This paper addresses single-image motion estimation—specifically for image stitching rectification and rolling-shutter correction—by proposing a geometry-content prior transfer method leveraging a pre-trained text-to-image diffusion model (Stable Diffusion). Methodologically, it (1) reparameterizes the diffusion model as a mapping from latent space to motion fields; (2) introduces an Adaptive Ensemble Strategy (AES) to enhance consistency across multiple sampling trajectories; and (3) identifies and exploits the “Sampling-Step Disaster” (SSD) phenomenon—wherein motion-field accuracy peaks at a single denoising step—enabling one-step, high-fidelity prediction and accelerating inference by 200×. The approach achieves state-of-the-art performance on both tasks, demonstrating strong generalization, sub-pixel accuracy, and real-time capability without task-specific architectural modifications or fine-tuning.

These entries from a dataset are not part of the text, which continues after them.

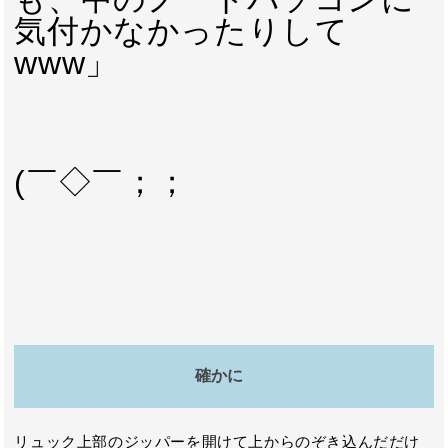
気付かなかったりして
www」
(￣◇￣；；
確かに
リュック上部のジッパーを開けて上からのぞき込んだだけ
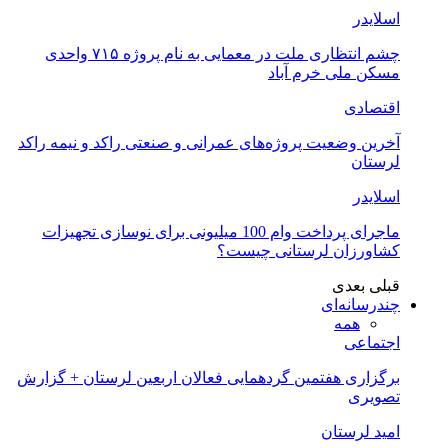
اسلایدر
چشم انتظاری ملت در معمایی به نام پروژه ۷۱۵ واحدی
مسکن ملی خرم آباد
اقتصادی
آخرین وضعیت پروژه‌های عمرانی و صنعتی راکد و نیمه راکد
لرستان
اسلایدر
ماجرای پرداخت وام 100 میلیونی برای نوسازی تجهیزات
کشاورزان لرستانی چیست؟
قبلی
بعدی
چندرسانه‌ای
همه
اجتماعی
برگزاری هفتمین گردهمایی فعالان اربعین لرستان + گزارش
تصویری
امید لرستان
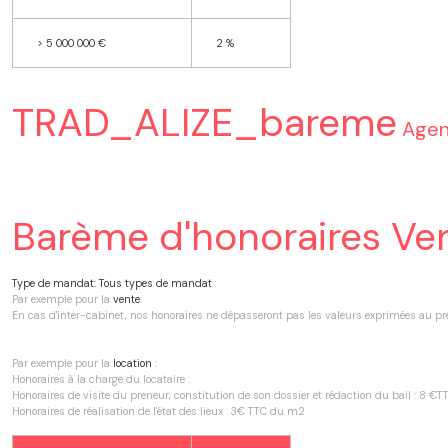
>
5 000 000 €
2 %
TRAD_ALIZE_bareme
Agen
Barème d'honoraires Ve
Type de mandat:
Tous types de mandat
Par exemple pour la
vente
:
En cas d'inter-cabinet, nos honoraires ne dépasseront pas les valeurs exprimées au p
Par exemple pour la
location
:
Honoraires à la charge du locataire :
Honoraires de visite du preneur, constitution de son dossier et rédaction du bail : 8 
Honoraires de réalisation de l'état des lieux : 3€ TTC du m2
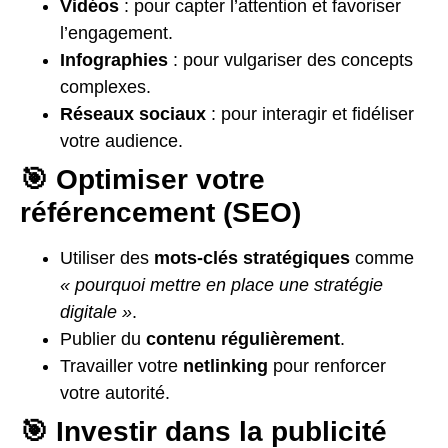
Vidéos
: pour capter l’attention et favoriser
l’engagement.
Infographies
: pour vulgariser des concepts
complexes.
Réseaux sociaux
: pour interagir et fidéliser
votre audience.
🎯 Optimiser votre
référencement (SEO)
Utiliser des
mots-clés stratégiques
comme
« pourquoi mettre en place une stratégie
digitale »
.
Publier du
contenu régulièrement
.
Travailler votre
netlinking
pour renforcer
votre autorité.
🎯 Investir dans la publicité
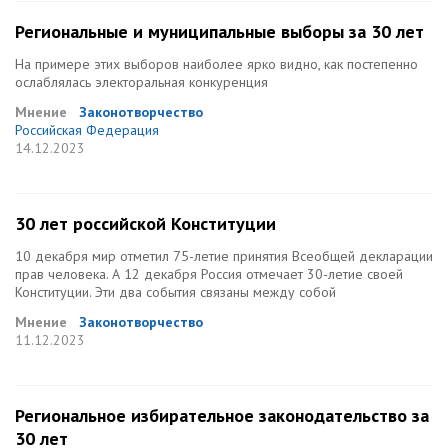
Региональные и муниципальные выборы за 30 лет
На примере этих выборов наиболее ярко видно, как постепенно
ослаблялась электоральная конкуренция
Мнение
Законотворчество
Российская Федерация
14.12.2023
30 лет российской Конституции
10 декабря мир отметил 75-летие принятия Всеобщей декларации
прав человека. А 12 декабря Россия отмечает 30-летие своей
Конституции. Эти два события связаны между собой
Мнение
Законотворчество
11.12.2023
Региональное избирательное законодательство за
30 лет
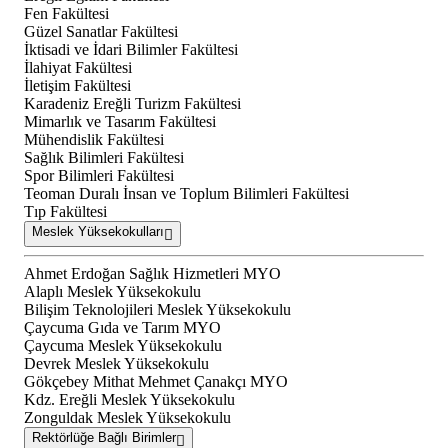
Fen Fakültesi
Güzel Sanatlar Fakültesi
İktisadi ve İdari Bilimler Fakültesi
İlahiyat Fakültesi
İletişim Fakültesi
Karadeniz Ereğli Turizm Fakültesi
Mimarlık ve Tasarım Fakültesi
Mühendislik Fakültesi
Sağlık Bilimleri Fakültesi
Spor Bilimleri Fakültesi
Teoman Duralı İnsan ve Toplum Bilimleri Fakültesi
Tıp Fakültesi
Meslek Yüksekokulları
Ahmet Erdoğan Sağlık Hizmetleri MYO
Alaplı Meslek Yüksekokulu
Bilişim Teknolojileri Meslek Yüksekokulu
Çaycuma Gıda ve Tarım MYO
Çaycuma Meslek Yüksekokulu
Devrek Meslek Yüksekokulu
Gökçebey Mithat Mehmet Çanakçı MYO
Kdz. Ereğli Meslek Yüksekokulu
Zonguldak Meslek Yüksekokulu
Rektörlüğe Bağlı Birimler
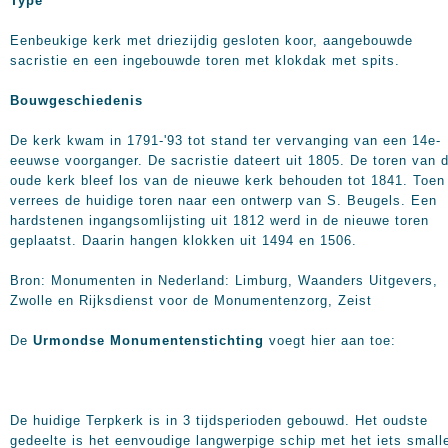
Type
Eenbeukige kerk met driezijdig gesloten koor, aangebouwde
sacristie en een ingebouwde toren met klokdak met spits.
Bouwgeschiedenis
De kerk kwam in 1791-'93 tot stand ter vervanging van een 14e-
eeuwse voorganger. De sacristie dateert uit 1805. De toren van 
oude kerk bleef los van de nieuwe kerk behouden tot 1841. Toen
verrees de huidige toren naar een ontwerp van S. Beugels. Een
hardstenen ingangsomlijsting uit 1812 werd in de nieuwe toren
geplaatst. Daarin hangen klokken uit 1494 en 1506.
Bron: Monumenten in Nederland: Limburg, Waanders Uitgevers,
Zwolle en Rijksdienst voor de Monumentenzorg, Zeist
De
Urmondse Monumentenstichting
voegt hier aan toe:
De huidige Terpkerk is in 3 tijdsperioden gebouwd. Het oudste
gedeelte is het eenvoudige langwerpige schip met het iets small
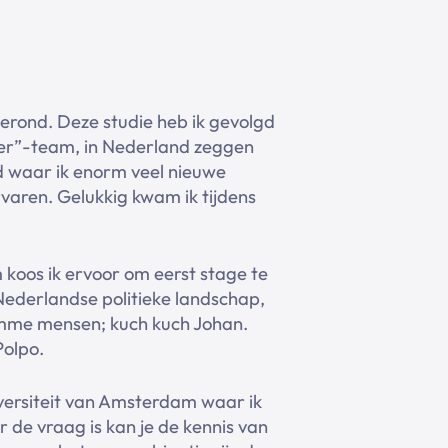
gerond. Deze studie heb ik gevolgd
ccer”-team, in Nederland zeggen
erd waar ik enorm veel nieuwe
rvaren. Gelukkig kwam ik tijdens
 koos ik ervoor om eerst stage te
Nederlandse politieke landschap,
limme mensen; kuch kuch Johan.
Polpo.
iversiteit van Amsterdam waar ik
 de vraag is kan je de kennis van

We present StableMotion, a novel framework leverages knowledge (geometry and content priors) from pretrained large-scale image diffusion models to perform motion estimation, solving single-image-based image rectification tasks such as Stitched Image Rectangling (SIR) and Rolling Shutter Correction (RSC). Specifically, StableMotion framework takes text-to-image Stable Diffusion (SD) models as backbone and repurposes it into an image-to-motion estimator. To mitigate inconsistent output produced by diffusion models, we propose Adaptive Ensemble Strategy (AES) that consolidates multiple outputs into a cohesive, high-fidelity result. Additionally, we present the concept of Sampling Steps Disaster (SSD), the counterintuitive scenario where increasing the number of sampling steps can lead to poorer outcomes, which enables our framework to achieve one-step inference. StableMotion is verified on two image rectification tasks and delivers state-of-the-art performance in both, as well as showing strong generalizability. Supported by SSD, StableMotion offers a speedup of 200 times compared to previous diffusion model-based methods.